In [1]:
import pandas as pd 
import numpy as np 
import sklearn
import matplotlib.pyplot as plt
import gc
import utilities

In [2]:
#Load preprocessed train and convert types and sanity check
train=pd.read_csv('../../datatmp/data/train.csv')

In [3]:
train.shape

(307511, 162)

In [5]:
# Shrink down size by converting types
train=utilities.convert_types(train, print_info=True)

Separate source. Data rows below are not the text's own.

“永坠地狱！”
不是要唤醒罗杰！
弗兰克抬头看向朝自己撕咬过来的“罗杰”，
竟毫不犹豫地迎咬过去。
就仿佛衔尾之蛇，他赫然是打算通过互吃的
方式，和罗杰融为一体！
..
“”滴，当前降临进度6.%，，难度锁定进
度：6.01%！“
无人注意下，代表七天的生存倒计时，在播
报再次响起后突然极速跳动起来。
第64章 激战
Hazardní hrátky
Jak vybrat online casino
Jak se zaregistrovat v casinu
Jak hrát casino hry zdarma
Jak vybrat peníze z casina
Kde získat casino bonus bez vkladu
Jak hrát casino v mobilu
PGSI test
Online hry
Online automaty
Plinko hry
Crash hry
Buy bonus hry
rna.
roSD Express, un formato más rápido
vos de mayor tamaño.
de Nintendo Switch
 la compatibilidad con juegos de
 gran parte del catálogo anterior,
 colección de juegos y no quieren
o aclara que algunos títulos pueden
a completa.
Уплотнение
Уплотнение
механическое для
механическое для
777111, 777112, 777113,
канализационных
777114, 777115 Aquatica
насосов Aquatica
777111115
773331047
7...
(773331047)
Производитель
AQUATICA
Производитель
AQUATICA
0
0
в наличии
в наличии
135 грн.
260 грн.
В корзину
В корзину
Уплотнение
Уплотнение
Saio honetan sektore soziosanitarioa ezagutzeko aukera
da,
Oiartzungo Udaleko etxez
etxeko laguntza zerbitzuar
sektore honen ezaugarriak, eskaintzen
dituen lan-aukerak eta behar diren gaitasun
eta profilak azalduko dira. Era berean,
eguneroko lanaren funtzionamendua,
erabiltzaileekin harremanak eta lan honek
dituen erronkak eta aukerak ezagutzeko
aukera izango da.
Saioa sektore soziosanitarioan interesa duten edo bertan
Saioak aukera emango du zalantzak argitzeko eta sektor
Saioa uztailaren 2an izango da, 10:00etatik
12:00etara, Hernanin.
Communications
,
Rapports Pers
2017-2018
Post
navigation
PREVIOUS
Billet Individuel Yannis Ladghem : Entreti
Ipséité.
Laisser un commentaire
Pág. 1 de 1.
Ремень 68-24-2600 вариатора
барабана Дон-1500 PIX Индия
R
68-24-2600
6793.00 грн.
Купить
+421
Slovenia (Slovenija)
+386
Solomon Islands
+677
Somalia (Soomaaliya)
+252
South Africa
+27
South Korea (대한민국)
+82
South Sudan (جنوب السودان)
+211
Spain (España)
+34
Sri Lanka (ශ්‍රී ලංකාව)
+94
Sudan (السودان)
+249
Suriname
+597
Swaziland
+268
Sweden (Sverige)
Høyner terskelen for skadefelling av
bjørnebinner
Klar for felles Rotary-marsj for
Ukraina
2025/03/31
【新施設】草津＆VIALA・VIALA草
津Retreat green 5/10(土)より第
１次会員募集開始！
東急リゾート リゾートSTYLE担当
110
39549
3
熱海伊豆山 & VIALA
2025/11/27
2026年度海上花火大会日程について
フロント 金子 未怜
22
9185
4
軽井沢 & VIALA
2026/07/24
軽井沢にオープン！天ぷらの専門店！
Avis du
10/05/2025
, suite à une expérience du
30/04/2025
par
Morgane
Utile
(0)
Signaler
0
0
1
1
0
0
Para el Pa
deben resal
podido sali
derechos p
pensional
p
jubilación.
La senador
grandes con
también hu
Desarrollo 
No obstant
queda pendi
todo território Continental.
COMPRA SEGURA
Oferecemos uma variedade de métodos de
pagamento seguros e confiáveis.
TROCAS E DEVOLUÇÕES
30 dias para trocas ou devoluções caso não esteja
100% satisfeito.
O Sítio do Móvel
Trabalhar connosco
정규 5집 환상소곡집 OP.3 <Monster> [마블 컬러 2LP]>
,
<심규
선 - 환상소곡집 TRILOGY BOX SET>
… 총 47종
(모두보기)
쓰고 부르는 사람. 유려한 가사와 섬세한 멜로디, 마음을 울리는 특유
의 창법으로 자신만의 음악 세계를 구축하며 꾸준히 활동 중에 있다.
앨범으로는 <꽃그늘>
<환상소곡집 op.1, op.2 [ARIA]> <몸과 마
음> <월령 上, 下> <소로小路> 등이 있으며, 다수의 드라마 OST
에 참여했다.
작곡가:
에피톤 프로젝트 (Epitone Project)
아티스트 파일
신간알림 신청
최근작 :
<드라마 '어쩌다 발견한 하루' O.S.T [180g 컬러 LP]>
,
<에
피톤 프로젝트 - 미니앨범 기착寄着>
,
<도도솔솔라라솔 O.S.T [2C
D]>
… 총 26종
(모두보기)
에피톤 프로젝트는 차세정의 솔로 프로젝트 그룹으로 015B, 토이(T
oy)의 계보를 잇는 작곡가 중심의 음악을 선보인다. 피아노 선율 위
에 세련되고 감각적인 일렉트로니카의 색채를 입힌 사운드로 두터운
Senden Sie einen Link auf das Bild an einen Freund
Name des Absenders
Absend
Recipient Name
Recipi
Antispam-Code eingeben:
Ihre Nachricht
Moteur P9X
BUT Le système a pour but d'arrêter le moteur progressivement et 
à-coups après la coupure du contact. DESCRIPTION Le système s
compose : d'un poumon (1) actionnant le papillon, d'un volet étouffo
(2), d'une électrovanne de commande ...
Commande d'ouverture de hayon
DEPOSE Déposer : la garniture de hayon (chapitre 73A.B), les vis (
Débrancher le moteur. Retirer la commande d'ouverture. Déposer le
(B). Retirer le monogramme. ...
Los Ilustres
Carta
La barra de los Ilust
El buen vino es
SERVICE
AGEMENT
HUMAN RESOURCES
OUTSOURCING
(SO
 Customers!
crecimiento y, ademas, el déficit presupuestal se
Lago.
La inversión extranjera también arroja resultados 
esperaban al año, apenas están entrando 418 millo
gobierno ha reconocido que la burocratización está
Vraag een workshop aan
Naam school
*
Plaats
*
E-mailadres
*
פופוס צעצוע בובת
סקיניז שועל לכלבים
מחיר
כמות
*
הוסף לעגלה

Original Memory Usage: 0.4 gb.
New Memory Usage: 0.2 gb.


In [6]:
# We are not loan's domain experts, therefore we don't speculate too much on which features are salient or not without looking at correlations. Note that it would also be extremly time consuming given the amount of variables we are dealing with. Indeed, we will collect as many features as possible by merging all datasets and, applying general features reduction techniques and feature importance, we will let our models learn on such data

In [2]:
from sklearn.preprocessing import LabelEncoder

def onehot_binenc(df, type = 'object'):
    """ dtype should be 'object' or 'category' depending on the dataframe being converted or not """
    
    le = sklearn.preprocessing.LabelEncoder()
    #counter for binary categorical features
    bcount = 0
    #find feaures w two categories and transform them either to 0 or 1
    for col in df.columns:
        if df[col].dtype == type and len(df[col].unique()) <= 2 :
            le.fit(df[col])
            df[col]=le.transform(df[col])
            bcount+=1
    
    #one hot encoding of the remaining k-categorical features, w/ k>2. If there's any
    if (bcount < df.shape[1]):
        df = pd.get_dummies(df)
    return df
        

In [3]:
## Merging ##
#define a function to left join two datasets by handling separately numerical features and categorical ones
def join_w_stats(id, df1, df2, df2_name):
    """ Merge two dataframes (df1 and df2) by grouping df2 on id and computing the following statistics:
            i) Mean, Min and Max and sum for numeric features
            ii) Mean for categorical features 
        In this way, indeed, we hope to preserve the essence of the information stored in each feature after groub by"""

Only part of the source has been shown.